Please find every line of the listing below where "violence" occurs and copy it.

----

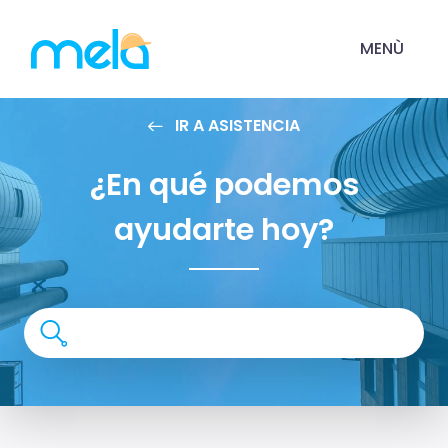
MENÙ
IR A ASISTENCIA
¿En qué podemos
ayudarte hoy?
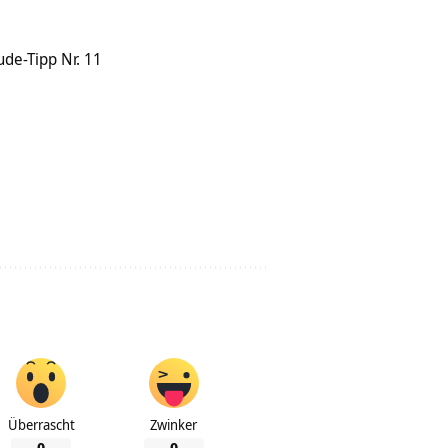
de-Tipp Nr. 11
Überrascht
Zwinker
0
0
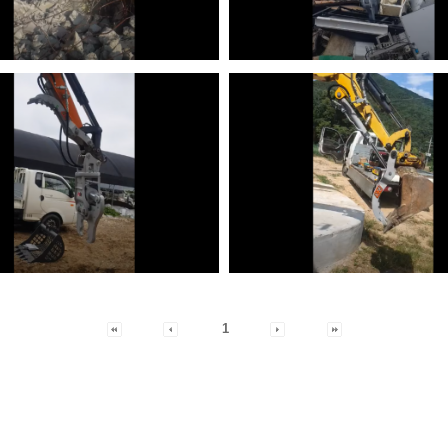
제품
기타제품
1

----

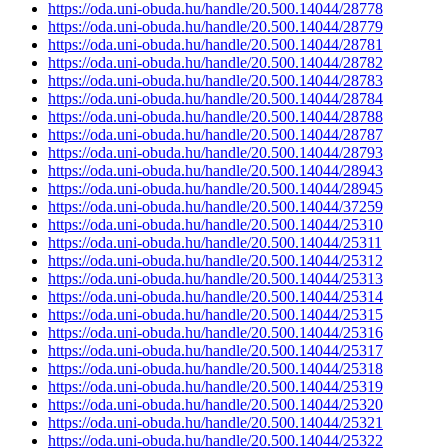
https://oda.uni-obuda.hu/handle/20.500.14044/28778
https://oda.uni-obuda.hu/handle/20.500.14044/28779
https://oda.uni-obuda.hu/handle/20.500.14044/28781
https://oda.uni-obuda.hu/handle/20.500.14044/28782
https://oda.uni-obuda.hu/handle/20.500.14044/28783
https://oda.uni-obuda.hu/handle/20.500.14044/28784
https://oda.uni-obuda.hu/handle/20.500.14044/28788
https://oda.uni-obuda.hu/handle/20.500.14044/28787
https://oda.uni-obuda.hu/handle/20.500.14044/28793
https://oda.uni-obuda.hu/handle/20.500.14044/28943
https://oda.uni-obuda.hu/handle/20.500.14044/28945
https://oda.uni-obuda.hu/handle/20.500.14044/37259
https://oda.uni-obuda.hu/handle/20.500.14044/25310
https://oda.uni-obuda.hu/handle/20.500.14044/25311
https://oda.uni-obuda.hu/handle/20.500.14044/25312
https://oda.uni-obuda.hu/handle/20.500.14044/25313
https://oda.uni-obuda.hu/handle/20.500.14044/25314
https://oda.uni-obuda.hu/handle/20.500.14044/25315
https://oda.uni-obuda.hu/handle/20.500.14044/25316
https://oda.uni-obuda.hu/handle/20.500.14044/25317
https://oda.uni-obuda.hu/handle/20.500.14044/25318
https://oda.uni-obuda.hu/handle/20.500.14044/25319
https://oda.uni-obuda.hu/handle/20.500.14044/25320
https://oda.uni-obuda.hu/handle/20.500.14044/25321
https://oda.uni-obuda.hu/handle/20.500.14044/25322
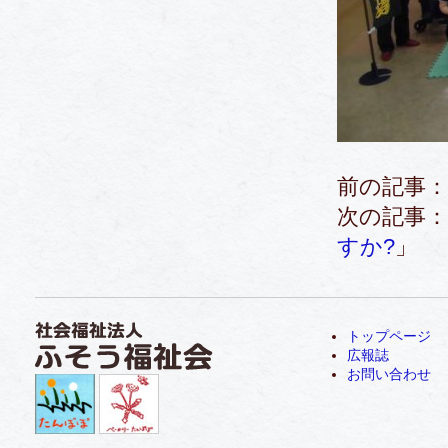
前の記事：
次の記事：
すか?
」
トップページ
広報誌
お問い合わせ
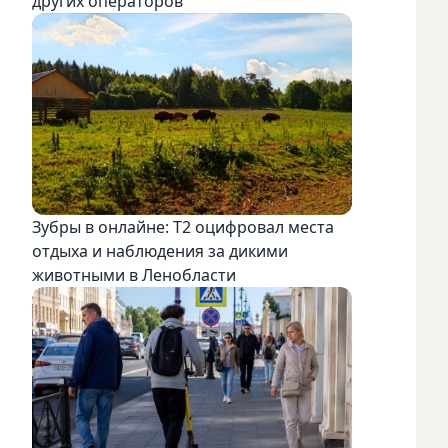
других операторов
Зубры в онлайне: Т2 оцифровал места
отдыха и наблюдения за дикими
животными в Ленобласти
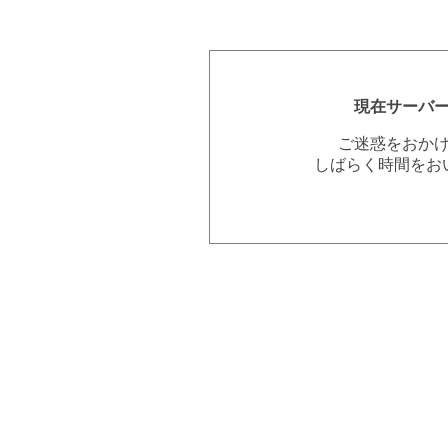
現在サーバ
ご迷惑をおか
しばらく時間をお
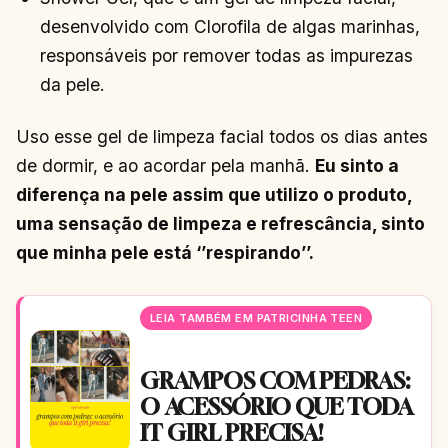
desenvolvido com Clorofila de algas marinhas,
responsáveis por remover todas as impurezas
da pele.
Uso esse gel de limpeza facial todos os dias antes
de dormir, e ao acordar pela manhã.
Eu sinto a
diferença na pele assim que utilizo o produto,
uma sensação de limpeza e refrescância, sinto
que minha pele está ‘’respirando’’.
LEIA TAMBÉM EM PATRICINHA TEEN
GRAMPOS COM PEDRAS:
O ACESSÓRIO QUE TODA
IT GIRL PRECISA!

----

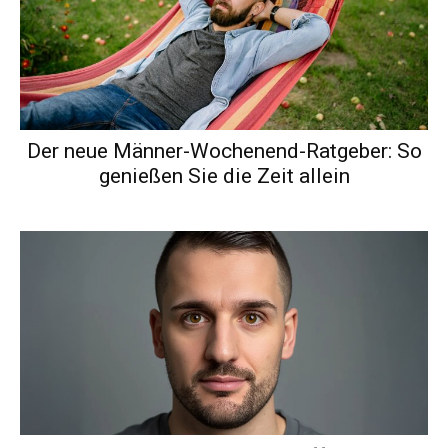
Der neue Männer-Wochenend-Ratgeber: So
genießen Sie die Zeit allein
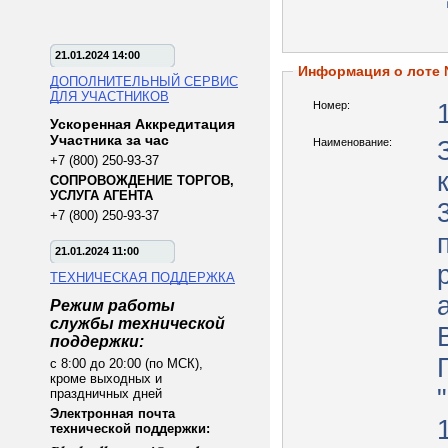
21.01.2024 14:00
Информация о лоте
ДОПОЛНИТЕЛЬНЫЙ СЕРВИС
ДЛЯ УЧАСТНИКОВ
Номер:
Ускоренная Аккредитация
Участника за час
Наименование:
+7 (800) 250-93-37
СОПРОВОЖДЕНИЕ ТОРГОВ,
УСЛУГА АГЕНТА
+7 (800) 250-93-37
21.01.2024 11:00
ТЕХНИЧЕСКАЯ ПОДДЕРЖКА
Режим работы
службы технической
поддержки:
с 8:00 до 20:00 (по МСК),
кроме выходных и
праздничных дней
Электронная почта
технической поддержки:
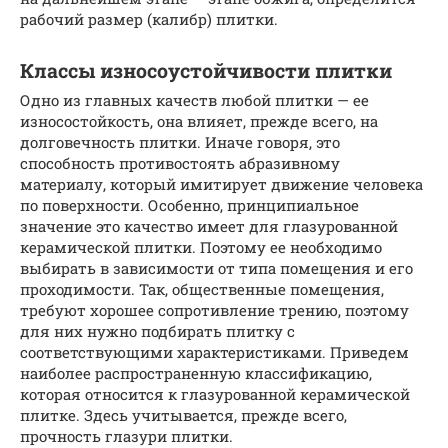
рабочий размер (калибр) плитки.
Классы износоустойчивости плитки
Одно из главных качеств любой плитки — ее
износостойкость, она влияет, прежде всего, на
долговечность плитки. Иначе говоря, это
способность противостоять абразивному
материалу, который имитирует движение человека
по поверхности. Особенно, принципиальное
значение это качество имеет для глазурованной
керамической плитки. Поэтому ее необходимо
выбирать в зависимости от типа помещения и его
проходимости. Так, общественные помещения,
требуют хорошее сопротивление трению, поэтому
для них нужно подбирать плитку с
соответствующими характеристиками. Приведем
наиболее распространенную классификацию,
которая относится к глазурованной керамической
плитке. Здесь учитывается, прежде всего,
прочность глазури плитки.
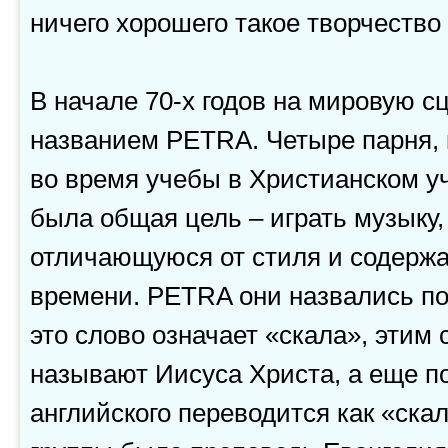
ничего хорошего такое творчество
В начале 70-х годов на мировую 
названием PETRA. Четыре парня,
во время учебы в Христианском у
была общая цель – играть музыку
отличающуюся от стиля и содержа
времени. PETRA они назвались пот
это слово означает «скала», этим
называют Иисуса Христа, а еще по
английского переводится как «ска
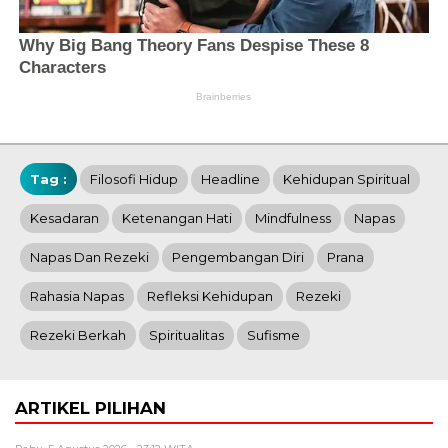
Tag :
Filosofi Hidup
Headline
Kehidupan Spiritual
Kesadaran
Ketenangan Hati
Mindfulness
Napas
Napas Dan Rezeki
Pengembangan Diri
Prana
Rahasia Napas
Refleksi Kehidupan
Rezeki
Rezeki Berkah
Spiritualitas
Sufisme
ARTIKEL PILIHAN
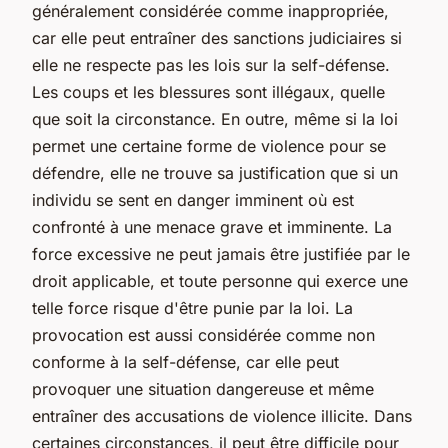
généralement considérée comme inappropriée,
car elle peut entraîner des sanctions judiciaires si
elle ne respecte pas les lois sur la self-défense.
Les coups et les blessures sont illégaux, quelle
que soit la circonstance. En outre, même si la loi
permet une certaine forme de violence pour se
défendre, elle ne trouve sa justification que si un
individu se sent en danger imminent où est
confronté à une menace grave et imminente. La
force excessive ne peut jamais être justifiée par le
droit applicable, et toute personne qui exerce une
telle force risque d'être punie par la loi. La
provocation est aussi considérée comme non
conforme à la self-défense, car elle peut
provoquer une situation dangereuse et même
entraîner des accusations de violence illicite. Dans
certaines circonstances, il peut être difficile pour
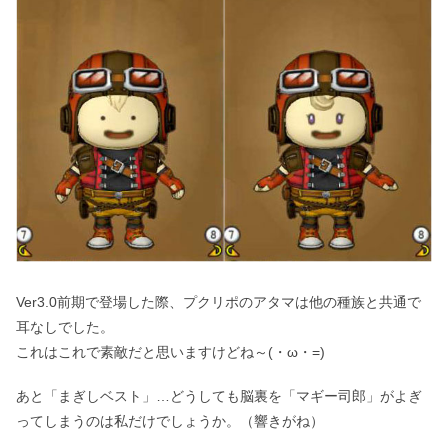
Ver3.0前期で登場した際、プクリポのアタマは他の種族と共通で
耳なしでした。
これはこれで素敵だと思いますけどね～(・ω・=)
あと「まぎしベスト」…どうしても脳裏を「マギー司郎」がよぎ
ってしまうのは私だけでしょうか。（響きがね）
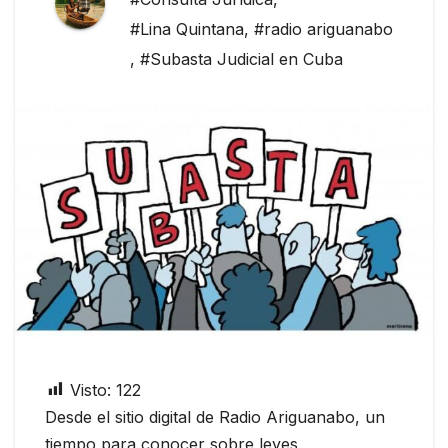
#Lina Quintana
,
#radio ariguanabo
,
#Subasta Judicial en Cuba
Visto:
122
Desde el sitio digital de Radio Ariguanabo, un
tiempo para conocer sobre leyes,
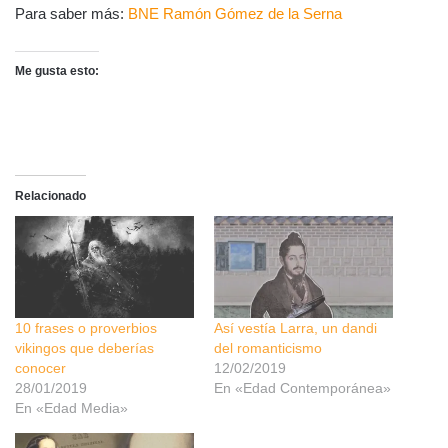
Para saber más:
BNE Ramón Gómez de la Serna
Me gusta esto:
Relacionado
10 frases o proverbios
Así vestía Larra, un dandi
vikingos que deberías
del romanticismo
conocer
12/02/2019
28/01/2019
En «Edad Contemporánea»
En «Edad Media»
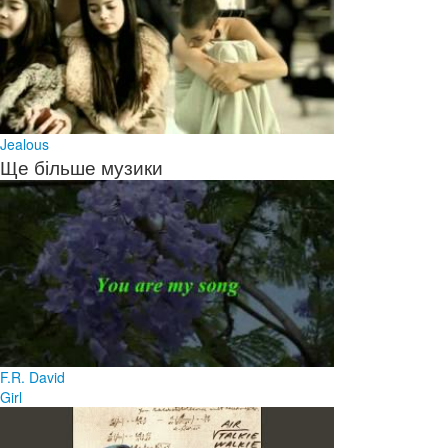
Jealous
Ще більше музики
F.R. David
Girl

----

Problem solution:
permet une certaine forme de violence pour se
entraîner des accusations de violence illicite. Dans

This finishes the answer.